I actually started the cycle on 4/30, so this is day 3. Probably too soon to notice anything. I'm not sure if its my imagination, but I feel hungry as all hell. I've significantly increased my calories switching from cut to bulk, but I don't recall feeling this hungry on previous switches. I also slept really well the last two night. Maybe just coincidence?


So that's it, let's see how it goes.


----------



## satisfaction1822 (May 2, 2014)

Your mind is plying tricks on you, your getting in to the mind set to grow! I would also be taking a liver support such as Nac 600-1200mg a day


----------



## YorkBarbell (May 2, 2014)

satisfaction1822 said:


> Your mind is plying tricks on you, your getting in to the mind set to grow! I would also be taking a liver support such as Nac 600-1200mg a day



I'm taking IML Advanced Cycle support as part of the stack. It has 400mg of NAC among other things. So taking this twice a day I'm getting 800mg. I assume that should be good.


----------



## YorkBarbell (May 4, 2014)

4 days in and I had an amazing workout. I added a little extra volume to my normal upper workout. Overall I'm feeling great and my mood is very good. I'm sleeping like a baby at night too. It's still early in the process, but everything seems positive at the moment.


----------



## YorkBarbell (May 6, 2014)

I had a good lower body workout on Sunday. Added weight to both squats and RDLs and seemed to have less DOMS the next day. I moved up in reps on most of the other exercises too. Monday was a rest day and I'll be hitting upper body tonight. 

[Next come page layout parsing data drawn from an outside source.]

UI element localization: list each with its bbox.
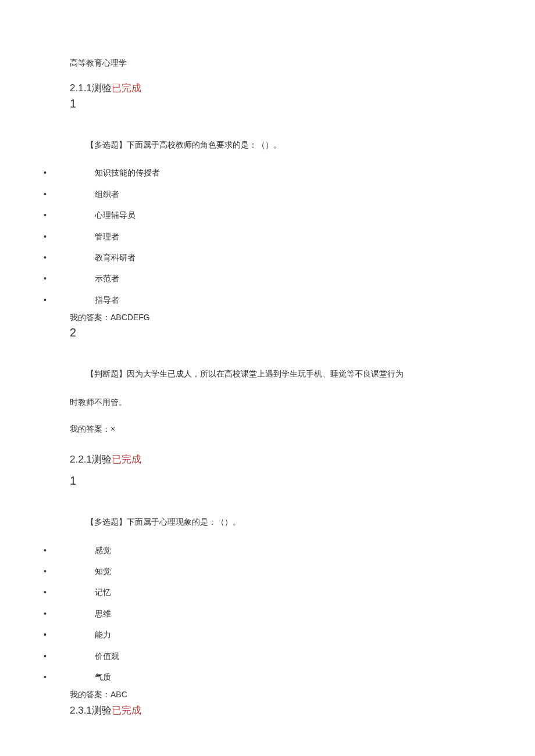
question-text: 下面属于高校教师的角色要求的是：（）。 bbox=[127, 140, 281, 149]
list-item: 思维 bbox=[44, 603, 488, 624]
question-stem: 【多选题】下面属于高校教师的角色要求的是：（）。 bbox=[70, 134, 488, 156]
list-item: 指导者 bbox=[44, 289, 488, 310]
question-number: 1 bbox=[70, 474, 488, 488]
list-item: 气质 bbox=[44, 667, 488, 687]
answer-value: ABCDEFG bbox=[110, 313, 150, 322]
quiz-word: 测验 bbox=[92, 454, 112, 465]
list-item: 示范者 bbox=[44, 268, 488, 289]
list-item: 知觉 bbox=[44, 561, 488, 582]
list-item: 价值观 bbox=[44, 646, 488, 667]
quiz-heading-2-1-1: 2.1.1测验已完成 bbox=[70, 80, 488, 96]
answer-line: 我的答案：× bbox=[70, 417, 488, 441]
list-item: 管理者 bbox=[44, 226, 488, 247]
answer-label: 我的答案： bbox=[70, 424, 110, 433]
quiz-status: 已完成 bbox=[112, 83, 141, 94]
question-stem: 【判断题】因为大学生已成人，所以在高校课堂上遇到学生玩手机、睡觉等不良课堂行为 bbox=[70, 360, 488, 388]
answer-label: 我的答案： bbox=[70, 690, 110, 699]
list-item: 知识技能的传授者 bbox=[44, 162, 488, 183]
question-type-label: 【多选题】 bbox=[86, 140, 127, 149]
question-type-label: 【判断题】 bbox=[86, 369, 127, 378]
question-number: 2 bbox=[70, 326, 488, 339]
question-stem: 【多选题】下面属于心理现象的是：（）。 bbox=[70, 511, 488, 533]
question-number: 1 bbox=[70, 97, 488, 110]
quiz-word: 测验 bbox=[92, 705, 112, 716]
list-item: 记忆 bbox=[44, 582, 488, 603]
answer-line: 我的答案：ABCDEFG bbox=[70, 310, 488, 325]
quiz-heading-2-2-1: 2.2.1测验已完成 bbox=[70, 452, 488, 467]
option-list: 感觉 知觉 记忆 思维 能力 价值观 气质 bbox=[44, 540, 488, 688]
quiz-word: 测验 bbox=[92, 83, 112, 94]
question-text: 下面属于心理现象的是：（）。 bbox=[127, 517, 241, 526]
list-item: 感觉 bbox=[44, 540, 488, 561]
list-item: 组织者 bbox=[44, 184, 488, 205]
question-text-line1: 因为大学生已成人，所以在高校课堂上遇到学生玩手机、睡觉等不良课堂行为 bbox=[127, 369, 404, 378]
list-item: 心理辅导员 bbox=[44, 205, 488, 225]
answer-value: × bbox=[110, 424, 115, 433]
list-item: 教育科研者 bbox=[44, 247, 488, 268]
option-list: 知识技能的传授者 组织者 心理辅导员 管理者 教育科研者 示范者 指导者 bbox=[44, 162, 488, 310]
answer-line: 我的答案：ABC bbox=[70, 687, 488, 702]
quiz-status: 已完成 bbox=[112, 454, 141, 465]
quiz-heading-2-3-1: 2.3.1测验已完成 bbox=[70, 703, 488, 718]
answer-label: 我的答案： bbox=[70, 313, 110, 322]
quiz-number: 2.2.1 bbox=[70, 454, 92, 465]
quiz-status: 已完成 bbox=[112, 705, 141, 716]
document-title: 高等教育心理学 bbox=[70, 58, 488, 69]
list-item: 能力 bbox=[44, 624, 488, 645]
quiz-number: 2.1.1 bbox=[70, 83, 92, 94]
question-text-line2: 时教师不用管。 bbox=[70, 388, 488, 417]
quiz-number: 2.3.1 bbox=[70, 705, 92, 716]
answer-value: ABC bbox=[110, 690, 127, 699]
question-type-label: 【多选题】 bbox=[86, 517, 127, 526]
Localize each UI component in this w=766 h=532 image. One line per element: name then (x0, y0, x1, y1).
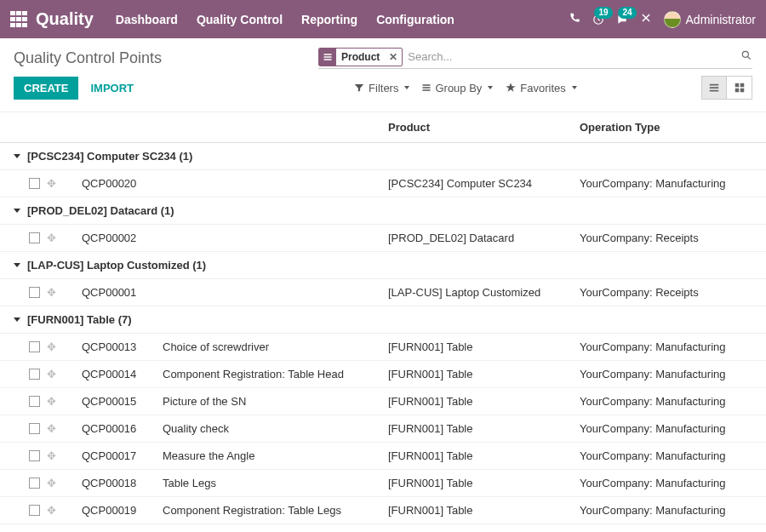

I've ramped my calories up to 3000. I was cutting on 2000 calories. My maintenance is somewhere around 2700-2800. In the first week my weight jumped 4 pounds, but I'm sure that is mostly water weight from the increased calories. My main gauge is how my pants fit, lol. If they don't tighten up, but my weight keeps going up then I know I'm doing good. I'll stick to 3k for a couple weeks then re-evaluate.


Here's the basic run down of my routine. I start at the bottom of the rep range and when I can do all sets at the top of the rep range with perfect form I add weight and drop back down to the bottom of the rep range. Pretty straight forward.


Upper
Bench Press - 3 x 8-10
DB Row - 3 x 10-12
OHP - 2 x 10-12
Reverse Flys - 2 x 12-15
Incline DB Press - 2 x 12-15
Pulldowns - 2 x 12-15
Lateral Raises - 2 x 12-15
Rev Grip Pushdowns - 2 x 12-15
Poundstone Curls - 1 x 40-70


Lower
Squat - 3 x 6-8
RDL - 2 x 10-12
Leg Extension - 2 x 12-15
Leg Curl - 2 x 12-15
Hack Squats - 2 x 10-12
Calf Raises - 3 x 15-20
Abs - 3 sets of various exercises to failure


I normally alternate chins with pulldowns and deadlifts with squat, but I just recently got over a forearm/bicep tendon strain. That's also why I'm doing the high rep poundstone curls. I should be going back to something more "normal" in a couple weeks once my forearm is closer to 100%.


----------



## YorkBarbell (May 8, 2014)

One full week complete and all is going well. In fact I've felt great. My mood has been exceptionally good. That could be from the stack or it could also be feeling good about the progress in the gym. No major side effects other than seeming to be a little more tired than normal at the end of the day.

I got in my upper workout on Tuesday. I got all sets with max reps on BP so the weight will be going up next time. This will be a weight that I've stalled on previously. I have a good feeling about breaking through that sticking point. I also added weight to DB rows, incline DB press and pushdowns. Here's the routine:

BP - 3 x 10
DB Row - 3 x 10
Incline DB press - 2 x 12
Rev Flys - 2 x 15
Wide grip pulldowns - 2 x 13
Rev Grip Pushdowns - 2 x 12
Poundstone curls - 1 x 55

Also did some forearm work and rehab (pronation and supination) for my right arm issues

Did lower body last night. I worked deadlifts back in for the first time since I had hurt my arm playing softball. The physical therapist gave me the all clear for everything except unassisted pull-ups. After a warm-up I did 3 ramped sets. I was only working with about 80% of the weight I was previously using just to get back into the movement.

Deadlift 3 x 5 ramped
Hack Squats - 2 x 10
Seated leg curls - 2 x 15
Calf raises - 2 x 20
Weighted crunches - 2 x 20, 1 x failure.



Real happy with everything so far. I weight in at 195 this morning, which is quite a jump. I have to attribute most of it to water weight. I'm eating in a surplus, but certainly not enough to gain that much in true weight.


----------



## CHEZ (May 8, 2014)

In for this bro. This is a well thought out stack, and the 4 andro makes it all smooth out. SuperDMZ 3.0 works very fast and its definatley a fun ride. Have a great cycle bro, I will be following along! KILL IT!!!


----------



## YorkBarbell (May 8, 2014)

Thanks for checking in CHEZ. 

I'm definitely going to give it my best shot. 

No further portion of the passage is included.